Traffic resumed late Wednesday afternoon with southbound vessels going through first, then northbound. After all those boats get through, the Coast Guard will continue directing river traffic on a staggered schedule, Gomez said.
As of Thursday morning, some 50 vessels remained backed up in the channel, waiting for their turn to pass.
Barge operators typically haul some $180 billion in goods annually, and the Mississippi River is their main artery with some 566 million tons of freight going up and down the inland waterway each year, according to the American Waterways Operators, a national trade association representing tugboats, tow boats and barges.
The drought's effect on the river has caused logistical and financial woes for the barge industry.
Barges must unload 17 tons of cargo for every one-inch loss of water and 204 tons for every one-foot loss of draft, said Tom Allegretti, president of the trade association.
Draft is the vertical distance between the ship's waterline and the lowest point of its keel.
It would take 360 semi trucks and 80 rail cars to haul the freight unloaded by one tow on the Mississippi River under those conditions, said Ann McCulloch, spokeswoman for the American Waterways Operators.
OPERATORS LOSING MONEY
Barge operators are losing an estimated $10,000 per day for every one of their boats that sits idle near Greenville, McCulloch said.

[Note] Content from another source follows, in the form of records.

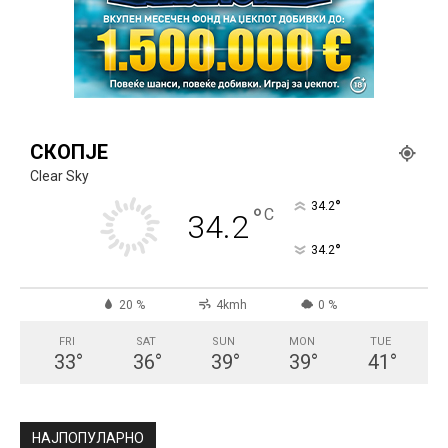
СКОПЈЕ
Clear Sky
°
34.2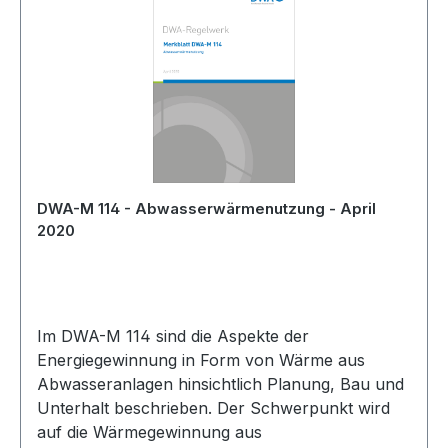
DWA-M 114 - Abwasserwärmenutzung - April
2020
Im DWA-M 114 sind die Aspekte der
Energiegewinnung in Form von Wärme aus
Abwasseranlagen hinsichtlich Planung, Bau und
Unterhalt beschrieben. Der Schwerpunkt wird
auf die Wärmegewinnung aus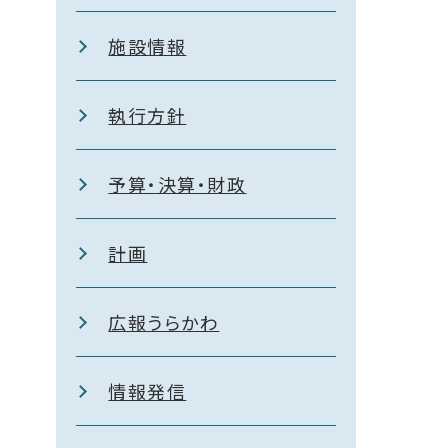
施設情報
執行方針
予算・決算・財政
計画
広報うらかわ
情報発信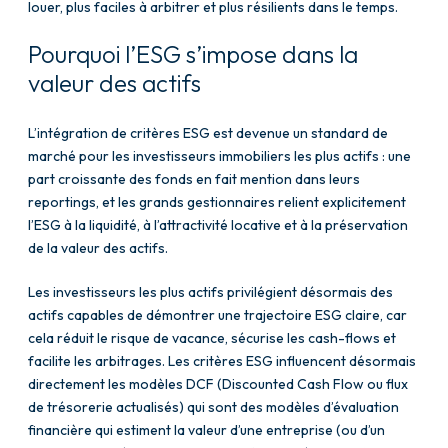
louer, plus faciles à arbitrer et plus résilients dans le temps.
Pourquoi l’ESG s’impose dans la
valeur des actifs
L’intégration de critères ESG est devenue un standard de
marché pour les investisseurs immobiliers les plus actifs : une
part croissante des fonds en fait mention dans leurs
reportings, et les grands gestionnaires relient explicitement
l’ESG à la liquidité, à l’attractivité locative et à la préservation
de la valeur des actifs.
Les investisseurs les plus actifs privilégient désormais des
actifs capables de démontrer une trajectoire ESG claire, car
cela réduit le risque de vacance, sécurise les cash-flows et
facilite les arbitrages. Les critères ESG influencent désormais
directement les modèles DCF (Discounted Cash Flow ou flux
de trésorerie actualisés) qui sont des modèles d’évaluation
financière qui estiment la valeur d’une entreprise (ou d’un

With 97 vessels idle on Monday and Tuesday, and 105 vessels idle on Wednesday, according to Gomez, that's nearly $3 million in lost revenues in three days.
"It's a day-to-day situation now to manage the stoppage," McCulloch said.
If water levels drop further, prices could rise on the raw commodities commonly shipped by boat, including coal, grain, petroleum and steel.
Taxpayers also share some of the drought's financial burden. The U.S. Army Corps of Engineers has dredged the river almost nonstop since the start of the drought with equipment costing as much as $85,000 per day, Corps spokesman Kavanaugh Breazeale said.
Dredging removes the silt that falls to the bottom of the river - a problem that accelerates as water levels drop. The Corps must keep the channels at least nine feet deep and 300 feet wide for safe passage of vessels.
Conditions were expected to improve in the short-term near Greenville, where the Coast Guard projects the river will rise about one foot by Monday.
But it forecasts a one foot decrease by Monday in Memphis, which has had its own headaches this summer. On August 9, the American Queen steamboat - a multilevel passenger vessel carrying some 300 pleasure passengers - got stuck near Memphis.
The river there could hit 10 feet below baseline by Wednesday, the Coast Guard said. That is nearing the historic low set in 1988 when river traffic came to a halt and an estimated $1 billion in revenue was lost.